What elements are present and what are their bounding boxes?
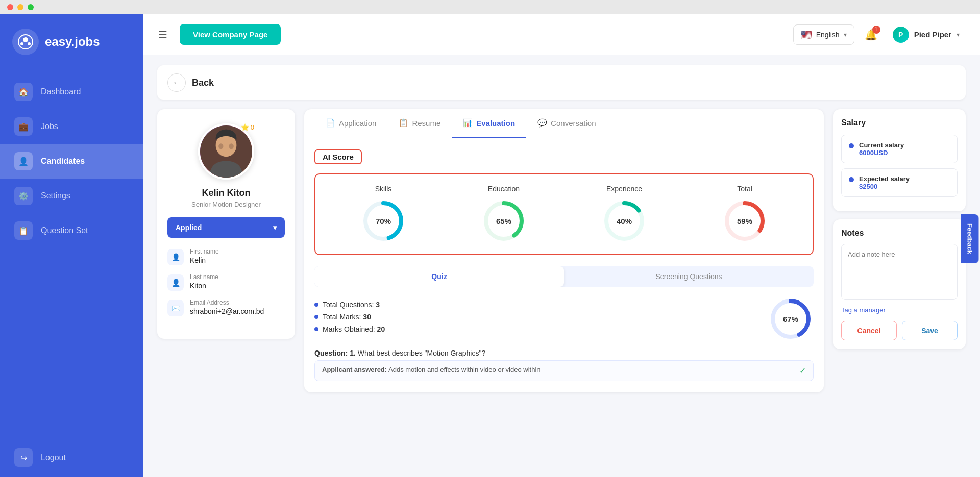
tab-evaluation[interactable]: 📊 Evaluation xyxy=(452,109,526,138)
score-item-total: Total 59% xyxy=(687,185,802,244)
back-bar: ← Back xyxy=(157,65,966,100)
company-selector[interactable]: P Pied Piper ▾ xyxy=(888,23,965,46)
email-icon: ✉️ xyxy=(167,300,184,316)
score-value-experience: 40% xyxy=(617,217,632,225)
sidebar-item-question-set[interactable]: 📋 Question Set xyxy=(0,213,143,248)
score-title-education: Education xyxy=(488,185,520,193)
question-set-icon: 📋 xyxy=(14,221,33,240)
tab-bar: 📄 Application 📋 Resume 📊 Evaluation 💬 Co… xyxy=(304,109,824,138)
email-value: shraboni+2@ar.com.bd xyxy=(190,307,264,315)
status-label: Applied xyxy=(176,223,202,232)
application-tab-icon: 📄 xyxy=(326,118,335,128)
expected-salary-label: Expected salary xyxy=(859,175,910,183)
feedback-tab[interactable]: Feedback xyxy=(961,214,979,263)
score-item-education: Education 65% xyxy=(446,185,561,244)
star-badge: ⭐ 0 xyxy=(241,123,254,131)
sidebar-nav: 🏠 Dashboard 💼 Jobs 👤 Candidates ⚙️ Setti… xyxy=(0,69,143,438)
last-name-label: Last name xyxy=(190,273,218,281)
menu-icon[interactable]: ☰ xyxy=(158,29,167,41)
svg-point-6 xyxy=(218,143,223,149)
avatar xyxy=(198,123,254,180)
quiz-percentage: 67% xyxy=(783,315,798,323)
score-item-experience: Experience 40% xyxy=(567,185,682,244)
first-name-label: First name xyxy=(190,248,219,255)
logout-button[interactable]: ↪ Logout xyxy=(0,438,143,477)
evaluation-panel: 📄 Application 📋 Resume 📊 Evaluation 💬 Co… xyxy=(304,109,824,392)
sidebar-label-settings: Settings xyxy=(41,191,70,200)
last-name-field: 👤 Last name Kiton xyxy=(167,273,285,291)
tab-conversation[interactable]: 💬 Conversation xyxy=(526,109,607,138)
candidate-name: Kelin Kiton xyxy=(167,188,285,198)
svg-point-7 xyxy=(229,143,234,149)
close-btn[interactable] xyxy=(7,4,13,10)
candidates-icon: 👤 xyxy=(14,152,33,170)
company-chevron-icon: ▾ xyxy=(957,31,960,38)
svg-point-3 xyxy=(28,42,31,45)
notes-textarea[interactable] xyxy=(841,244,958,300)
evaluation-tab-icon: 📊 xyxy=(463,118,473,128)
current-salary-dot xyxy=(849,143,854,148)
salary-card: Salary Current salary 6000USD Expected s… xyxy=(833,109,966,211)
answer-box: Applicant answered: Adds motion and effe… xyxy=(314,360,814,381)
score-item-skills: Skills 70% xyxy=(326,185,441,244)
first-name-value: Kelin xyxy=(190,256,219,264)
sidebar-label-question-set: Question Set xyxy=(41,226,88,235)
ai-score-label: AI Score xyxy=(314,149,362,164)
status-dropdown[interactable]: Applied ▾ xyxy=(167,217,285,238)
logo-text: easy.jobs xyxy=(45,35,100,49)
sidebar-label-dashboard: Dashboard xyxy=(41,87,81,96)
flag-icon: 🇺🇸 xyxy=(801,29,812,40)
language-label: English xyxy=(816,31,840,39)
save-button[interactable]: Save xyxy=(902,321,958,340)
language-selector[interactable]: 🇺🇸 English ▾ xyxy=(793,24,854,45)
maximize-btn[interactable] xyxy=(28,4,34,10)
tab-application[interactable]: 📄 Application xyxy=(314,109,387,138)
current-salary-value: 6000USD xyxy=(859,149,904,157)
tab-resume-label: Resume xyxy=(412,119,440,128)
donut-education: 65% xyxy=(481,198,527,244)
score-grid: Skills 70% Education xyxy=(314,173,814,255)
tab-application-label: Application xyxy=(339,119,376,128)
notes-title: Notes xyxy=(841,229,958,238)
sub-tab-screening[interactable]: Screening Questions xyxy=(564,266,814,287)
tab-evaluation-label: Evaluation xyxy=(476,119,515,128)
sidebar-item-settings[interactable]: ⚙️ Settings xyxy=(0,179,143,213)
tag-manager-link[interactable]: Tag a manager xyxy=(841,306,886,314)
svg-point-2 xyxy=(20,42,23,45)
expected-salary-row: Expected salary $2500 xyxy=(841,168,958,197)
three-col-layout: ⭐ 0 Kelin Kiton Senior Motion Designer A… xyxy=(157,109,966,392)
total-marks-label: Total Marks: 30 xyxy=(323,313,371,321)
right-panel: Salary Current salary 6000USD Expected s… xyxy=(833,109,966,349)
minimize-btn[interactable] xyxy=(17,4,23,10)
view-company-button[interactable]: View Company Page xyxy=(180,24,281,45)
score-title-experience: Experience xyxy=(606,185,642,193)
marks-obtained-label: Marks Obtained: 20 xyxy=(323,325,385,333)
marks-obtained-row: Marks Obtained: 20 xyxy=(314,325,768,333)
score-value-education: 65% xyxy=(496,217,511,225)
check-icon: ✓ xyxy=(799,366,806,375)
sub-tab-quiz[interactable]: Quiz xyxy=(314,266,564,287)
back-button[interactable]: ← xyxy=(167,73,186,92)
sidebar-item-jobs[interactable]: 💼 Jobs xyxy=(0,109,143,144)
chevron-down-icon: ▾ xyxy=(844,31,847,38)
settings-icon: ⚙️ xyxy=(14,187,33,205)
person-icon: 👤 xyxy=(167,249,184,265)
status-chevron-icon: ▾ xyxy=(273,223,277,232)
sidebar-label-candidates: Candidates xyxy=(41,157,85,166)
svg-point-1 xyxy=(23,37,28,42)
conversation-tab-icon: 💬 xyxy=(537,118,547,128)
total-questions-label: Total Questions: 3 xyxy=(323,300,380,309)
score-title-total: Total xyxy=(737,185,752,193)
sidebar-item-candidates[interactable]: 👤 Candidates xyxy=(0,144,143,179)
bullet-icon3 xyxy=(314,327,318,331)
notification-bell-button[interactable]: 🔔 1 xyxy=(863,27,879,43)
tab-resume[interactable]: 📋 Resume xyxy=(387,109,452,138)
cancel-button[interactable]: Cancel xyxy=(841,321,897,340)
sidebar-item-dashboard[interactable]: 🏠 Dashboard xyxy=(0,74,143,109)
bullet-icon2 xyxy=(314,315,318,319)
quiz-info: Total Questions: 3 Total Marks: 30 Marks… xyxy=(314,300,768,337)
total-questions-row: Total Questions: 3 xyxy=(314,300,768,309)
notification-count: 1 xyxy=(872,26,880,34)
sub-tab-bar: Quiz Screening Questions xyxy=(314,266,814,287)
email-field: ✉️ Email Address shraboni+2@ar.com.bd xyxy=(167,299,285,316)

:::::

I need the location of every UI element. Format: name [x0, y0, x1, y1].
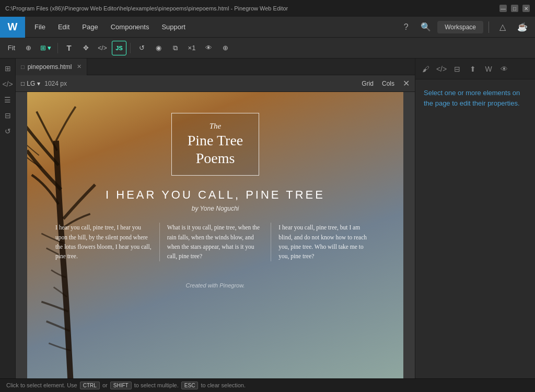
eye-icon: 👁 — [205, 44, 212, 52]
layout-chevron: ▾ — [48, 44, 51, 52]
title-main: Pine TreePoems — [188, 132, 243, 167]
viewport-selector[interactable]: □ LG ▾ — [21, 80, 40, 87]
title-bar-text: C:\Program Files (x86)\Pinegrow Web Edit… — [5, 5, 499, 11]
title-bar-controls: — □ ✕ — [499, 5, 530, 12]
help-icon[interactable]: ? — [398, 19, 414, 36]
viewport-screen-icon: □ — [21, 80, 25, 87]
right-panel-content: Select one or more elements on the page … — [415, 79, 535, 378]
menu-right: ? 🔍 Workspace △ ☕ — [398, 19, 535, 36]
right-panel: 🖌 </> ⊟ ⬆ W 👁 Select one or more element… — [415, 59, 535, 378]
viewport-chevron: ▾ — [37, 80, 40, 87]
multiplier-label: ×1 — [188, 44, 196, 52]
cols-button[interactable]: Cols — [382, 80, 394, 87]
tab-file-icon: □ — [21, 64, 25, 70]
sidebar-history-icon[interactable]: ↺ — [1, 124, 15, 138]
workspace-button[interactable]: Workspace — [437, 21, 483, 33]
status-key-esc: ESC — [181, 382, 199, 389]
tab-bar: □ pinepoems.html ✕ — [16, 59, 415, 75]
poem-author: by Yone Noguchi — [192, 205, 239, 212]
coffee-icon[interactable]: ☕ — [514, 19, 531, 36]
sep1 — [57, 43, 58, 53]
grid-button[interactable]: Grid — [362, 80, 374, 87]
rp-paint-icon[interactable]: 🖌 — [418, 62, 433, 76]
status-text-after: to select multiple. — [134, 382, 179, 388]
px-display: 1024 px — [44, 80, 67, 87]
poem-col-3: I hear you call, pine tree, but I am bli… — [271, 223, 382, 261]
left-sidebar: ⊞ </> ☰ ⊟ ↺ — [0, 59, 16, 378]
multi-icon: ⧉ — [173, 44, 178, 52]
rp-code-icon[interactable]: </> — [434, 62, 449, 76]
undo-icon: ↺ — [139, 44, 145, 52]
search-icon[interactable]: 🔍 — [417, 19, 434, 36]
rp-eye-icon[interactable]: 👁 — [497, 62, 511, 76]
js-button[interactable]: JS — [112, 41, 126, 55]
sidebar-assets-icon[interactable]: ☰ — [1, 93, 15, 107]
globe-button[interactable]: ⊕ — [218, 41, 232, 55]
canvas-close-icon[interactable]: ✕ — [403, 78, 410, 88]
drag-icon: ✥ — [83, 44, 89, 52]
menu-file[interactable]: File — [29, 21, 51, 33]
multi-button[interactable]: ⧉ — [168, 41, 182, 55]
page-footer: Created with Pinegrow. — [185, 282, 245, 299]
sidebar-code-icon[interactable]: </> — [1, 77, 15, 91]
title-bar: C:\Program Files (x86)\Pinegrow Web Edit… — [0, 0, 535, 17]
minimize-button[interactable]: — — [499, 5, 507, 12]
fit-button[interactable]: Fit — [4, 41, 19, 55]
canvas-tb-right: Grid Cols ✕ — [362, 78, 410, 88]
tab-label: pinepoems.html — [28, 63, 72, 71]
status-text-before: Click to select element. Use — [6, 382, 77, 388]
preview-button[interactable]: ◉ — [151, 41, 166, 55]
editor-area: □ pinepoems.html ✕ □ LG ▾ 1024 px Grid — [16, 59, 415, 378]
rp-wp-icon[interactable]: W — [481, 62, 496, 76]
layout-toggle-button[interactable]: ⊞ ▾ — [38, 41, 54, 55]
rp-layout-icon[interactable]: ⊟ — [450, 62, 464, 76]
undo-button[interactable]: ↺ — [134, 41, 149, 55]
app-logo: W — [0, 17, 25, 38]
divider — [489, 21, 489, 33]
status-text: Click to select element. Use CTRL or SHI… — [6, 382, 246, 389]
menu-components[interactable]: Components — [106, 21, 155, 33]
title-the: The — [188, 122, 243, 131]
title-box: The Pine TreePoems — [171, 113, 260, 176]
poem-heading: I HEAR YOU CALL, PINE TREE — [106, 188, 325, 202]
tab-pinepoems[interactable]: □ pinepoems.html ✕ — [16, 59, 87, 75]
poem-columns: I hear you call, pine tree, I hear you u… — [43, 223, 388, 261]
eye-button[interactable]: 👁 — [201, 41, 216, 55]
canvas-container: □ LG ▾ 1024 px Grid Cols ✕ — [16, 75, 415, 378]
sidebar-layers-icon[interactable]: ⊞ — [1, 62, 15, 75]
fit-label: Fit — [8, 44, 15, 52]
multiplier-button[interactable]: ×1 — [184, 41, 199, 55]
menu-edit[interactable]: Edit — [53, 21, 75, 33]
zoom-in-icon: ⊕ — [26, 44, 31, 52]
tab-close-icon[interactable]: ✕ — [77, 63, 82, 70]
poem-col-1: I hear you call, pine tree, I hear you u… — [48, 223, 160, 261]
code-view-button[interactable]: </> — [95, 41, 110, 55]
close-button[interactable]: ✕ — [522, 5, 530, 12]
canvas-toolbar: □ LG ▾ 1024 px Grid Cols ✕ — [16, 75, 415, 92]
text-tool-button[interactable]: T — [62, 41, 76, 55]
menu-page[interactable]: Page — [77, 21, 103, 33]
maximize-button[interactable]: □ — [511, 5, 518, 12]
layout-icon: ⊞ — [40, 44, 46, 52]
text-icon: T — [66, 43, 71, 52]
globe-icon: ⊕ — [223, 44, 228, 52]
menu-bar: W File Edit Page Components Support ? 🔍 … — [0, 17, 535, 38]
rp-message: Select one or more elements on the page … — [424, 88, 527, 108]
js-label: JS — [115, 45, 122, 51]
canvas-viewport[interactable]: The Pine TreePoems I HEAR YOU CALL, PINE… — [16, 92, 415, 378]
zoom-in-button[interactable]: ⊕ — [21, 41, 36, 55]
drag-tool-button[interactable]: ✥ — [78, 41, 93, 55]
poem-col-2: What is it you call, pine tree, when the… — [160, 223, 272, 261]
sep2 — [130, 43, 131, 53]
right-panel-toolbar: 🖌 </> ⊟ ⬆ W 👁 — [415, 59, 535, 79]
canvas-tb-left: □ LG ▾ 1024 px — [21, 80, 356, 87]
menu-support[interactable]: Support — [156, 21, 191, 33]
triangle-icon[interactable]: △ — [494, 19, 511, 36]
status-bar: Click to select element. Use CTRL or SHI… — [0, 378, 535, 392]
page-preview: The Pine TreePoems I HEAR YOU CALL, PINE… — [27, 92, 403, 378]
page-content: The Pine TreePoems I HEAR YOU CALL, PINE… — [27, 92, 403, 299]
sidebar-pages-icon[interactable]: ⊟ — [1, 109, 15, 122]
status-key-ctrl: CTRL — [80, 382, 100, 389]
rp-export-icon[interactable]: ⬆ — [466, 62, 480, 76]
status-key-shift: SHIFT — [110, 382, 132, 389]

:::::

- YOUR OBJECTIVE
What lines in the material above hold the word "pinepoems"? Pull them out.

- RESULT OF THE TASK
tab-bar: □ pinepoems.html ✕ — [16, 59, 415, 75]
tab-label: pinepoems.html — [28, 63, 72, 71]
editor-area: □ pinepoems.html ✕ □ LG ▾ 1024 px Grid — [16, 59, 415, 378]
tab-pinepoems[interactable]: □ pinepoems.html ✕ — [16, 59, 87, 75]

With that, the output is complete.